You thought you would know surfing, especially if you were living in Hawaii, but this movie displayed a whole new concept to the idea of riding waves. Keep Surfing is a movie that explains how people ride waves created by rivers and even though it is a different from traditional ocean surfing it still holds to the morals of friendship and enjoyment of life. A surfer’s dream may be to catch a perfect wave and ride it forever. Well these river surfers found a perpetual dream wave which you could ride for as long as you would like, until you “wiped out”. The perception of others may view these surfers as thrill seeking maniacs. However others, like myself, view these people like artists, ripping through the waves with such accuracy as if floating on air.
The movie begins in France with a couple of friends searching for a spot to surf. But what I didn’t realize was that they were going to surf in a river. Once I accepted the fact that they were surfing in the river I was surprised yet again to find them surfing an actual wave that didn’t move and allowed them to stay in the same place. Soon after these people explain all the different spots they have and how one in particular was very popular in Europe. In Munich, Germany a river named “Eisbach” or ice river is a very notable for creating the perfect wave where surfers and tourists come to watch the performance. The surfers themselves believed that they were a circus performing in different locations and presenting society a new outlook on living life with adventure.
What I found that was interesting about this film was how the director incorporated background research and actually footage about river surfing. He was able to obtain personal interviews with a variety of surfers that started their pro-surfing career with this river and also with non-local surfers who only surfed in the ocean, but were willing to attempt this new sport. These interviews allowed for the viewers to understand the mentality of these people, where they came from, and why did they choose this sport to be involved in. For one surfer in particular lived a deviant life growing up but then he came across surfing which allowed him to change his outlook on life.

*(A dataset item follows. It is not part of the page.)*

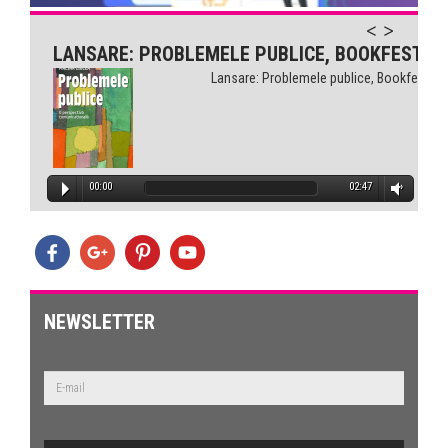
LANSARE: PROBLEMELE PUBLICE, BOOKFEST
Lansare: Problemele publice, Bookfest
00:00
02:47
NEWSLETTER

I feel that this film had an excellent story to tell and also a moral lesson to learn. If people watch films like these more often they will be able to see the beauty the world has to offer. Not only just speaking of environmental beauty like the ocean or the rivers in this case but the beauty of friendship. Even though the movie presented the fact of river surfing it also tied in how it can lead to long term friendships or just meeting someone new for the first time. Sharing a common interest allow for people to escape their comfort zone and try to learn from one another. Watching this movie made me want to go out and buy a surf board and meet new people. It also taught respect of others and nature even though it wasn’t its direct intent. The people in this film were not after first place or trying to figure out who could last the longest on a wave. They were just trying to have a good time with one another. All they wanted was to ride some waves and make the best of the day. I fill that the world should make the best out of every day so that they can truly respect themselves and the people around them.
I would fully recommend this film for anyone who wishes to learn about something new in this world and also just to escape the norms of life and attempt something fun.